# Interactive PyTorch on Apple Silicon (MPS)

This notebook guides you through installing and using PyTorch with Apple's Metal Performance Shaders (MPS) backend on Apple Silicon (M1/M2/M3). It includes environment setup, verification, and interactive examples.

## Table of Contents
1. [Prerequisites](#prereqs)
2. [Create a Conda Environment](#env)
3. [Install PyTorch with MPS Support](#install)
4. [Verify MPS Availability](#verify)
5. [Basic MPS Operations](#basic)
6. [CPU vs MPS Performance (Quick Check)](#perf)
7. [Troubleshooting & Tips](#troubleshooting)

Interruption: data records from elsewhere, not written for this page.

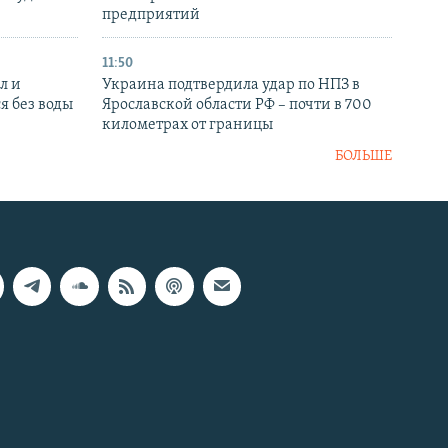
предприятий
11:50
л и
Украина подтвердила удар по НПЗ в
я без воды
Ярославской области РФ – почти в 700
километрах от границы
БОЛЬШЕ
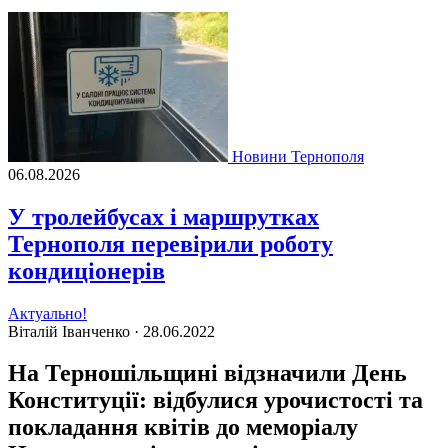
Новини Тернополя
06.08.2026
У тролейбусах і маршрутках
Тернополя перевірили роботу
кондиціонерів
Актуально!
Віталій Іванченко ·
28.06.2022
На Терношільщині відзначили День
Конституції: відбулися урочистості та
покладання квітів до меморіалу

## 1. Prerequisites <a name="prereqs"></a>

- macOS 12.3 (Monterey) or newer.
- Apple Silicon (M1/M2/M3) machine.
- Xcode Command Line Tools: `xcode-select --install` (run in Terminal, if not already installed).
- Conda or Mamba (recommended for clean envs). If not installed, install [Miniforge](https://github.com/conda-forge/miniforge) for native arm64 builds.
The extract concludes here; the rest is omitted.